Sanık Hasan Sel,  müştekinin annesiyle ilgili sözler söylemesi üzerine dayanamadığını öne sürerek, kendisinin de şeker hastası olduğu için sinirlendiğini, yapmaması gereken şeyleri yaptığını, bu nedenle de pişman olduğunu ifade etti.

Hakimin, "Niye emniyet şeridinden gidiyorsunuz?" sorusuna sanık Hasan Sel, annesinin rahatsızlığı nedeniyle emniyet şeridini kullanmak zorunda kaldıklarını söyledi.

Diğer tutuklu sanık Hüseyin Sel de olaya karışan aracı kendisinin kullandığını, arabanın yan aynasına ilk çarpanın müşteki Yunus Emre Bahçıvan olduğunu öne sürerek, savunmasında şunları anlattı:

"Ben ilk çarpışmada müştekiye 'pardon' anlamına gelecek şekilde el ettim. Çünkü araçların aynaları temas etmişti. Bizim sol ayna ile onun sağ aynası temas etmişti. Normal şeride geçtik. 15-20 saniye o şekilde devam ettik. Bu sefer bizim sağ, onların sol aynası temas etti. O sırada Yunus Emre Bey'in ağzından annemizle ilgili bir söz çıktı. Bize hitaben küfür etti. '07 plakalı, Antalya plakalı magandalar.' gibi laflar etti." 

- "Müştekilerden, kamuoyundan ve ailemizden özür diliyorum"

Hüseyin Sel, annelerinin rahatsızlığının, ağabeyi ve kendisini paniklettiğini anlatarak, emniyet şeridinin 100-150 metre ilerisinde polis ekiplerinin beklediğini, müştekinin kendilerine yönelik "Sizi polise teslim edeceğim." demesi üzerine ağabeyinin sinirlendiğini aktardı.

Hüseyin Sel, kendisinin de bir yandan araç kullandığını, bir yandan da sinirlenen ağabeyini sakinleştirmeye çalıştığını dile getirdi.

Bu olayın kendilerine yakışmadığını ifade eden Sel, "Babamdan, dedemden gelen işletmeyi sürdürüyoruz. Yanımızda 150 kişi çalışıyor. Müştekilerden, kamuoyundan, kendi ailemizden özür diliyorum." dedi.

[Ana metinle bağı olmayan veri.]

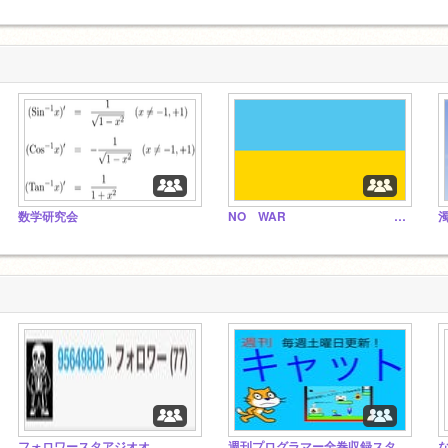
数学研究会
NO WAR 戦争反対！
フォロワースタアジオオ
週刊プログラマー全巻収録スタジオ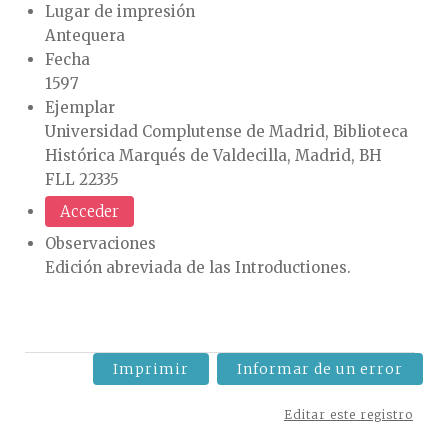
Lugar de impresión
Antequera
Fecha
1597
Ejemplar
Universidad Complutense de Madrid, Biblioteca
Histórica Marqués de Valdecilla, Madrid, BH
FLL 22335
Acceder
Observaciones
Edición abreviada de las Introductiones.
Imprimir
Informar de un error
Editar este registro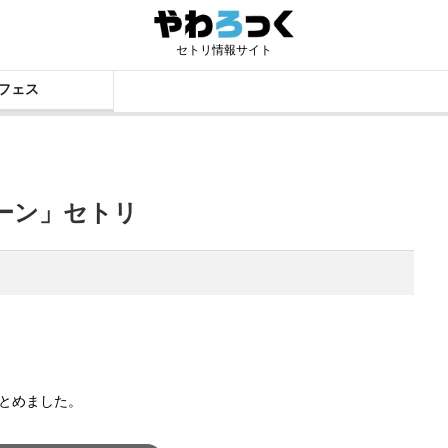
セトリ情報サイト
フェス
コーン」セトリ
まとめました。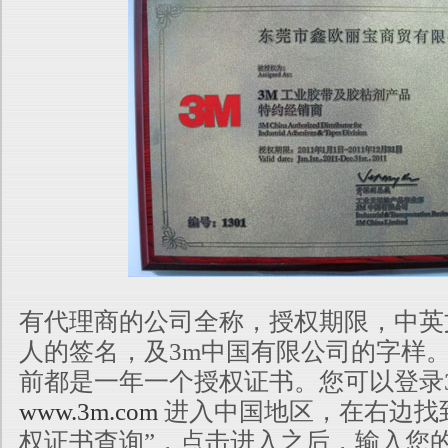
有代理商的公司全称，授权期限，中英
人的签名，及3m中国有限公司的字
样
前都是一年一个授权证书。您可以登录
www.3m.com
进入中国地区，在右边找到
权证书查询”，点击进入之后，输入您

- "Bize verilen en büyük ceza sosyal medyadaki linç girişimi"

Sanık Hüseyin Sel, olayın ardından sosyal medyadan kendilerine yapılan hakaretlerden çocuklarının olumsuz etkilendiğini belirterek, olayın boyutunun çok büyüdüğünü, şirketlerine gelen telefonların, edilen küfürlerin ardı arkasının kesilmediğini söyledi.

Bunun üzerine şirket çalışanlarının telefon santralini kapattığını anlatan Sel, 4 milyon 750 bin lira gelir vergisi ödediklerini, kendilerine verilen en büyük cezanın sosyal medyadan yapılan linç olduğunu ifade etti.

Müşteki Ayfer Bahçıvan da sanıklardan herhangi bir özür duymadıklarını belirterek, daha önce düşük yaşadığı için şimdi çok dikkat ettiğini söyledi. Bu durumu bilen eşinin durmadan yoluna devam ettiğini anlatan Bahçıvan, sanıkların daha sonra araçla önlerini kestiklerini kaydetti.

Bahçıvan, sanıkların aracın camını kırıp kendilerine bir şey yapmalarından korktuğunu dile getirerek, eşinin "Eşim hamile" demesine rağmen cama vurmaya devam eden sanıkların iyi niyetli olmadığını düşündüğünü söyledi.

Yunus Emre Bahçıvan da eşinin hamile olmasından dolayı araçla aniden durma ve kalkış yapmadığını, bu nedenle de yola devam ettiklerini anlatarak, kendilerine yol vermeyen sanıkların iddiasının doğru olmadığını savundu.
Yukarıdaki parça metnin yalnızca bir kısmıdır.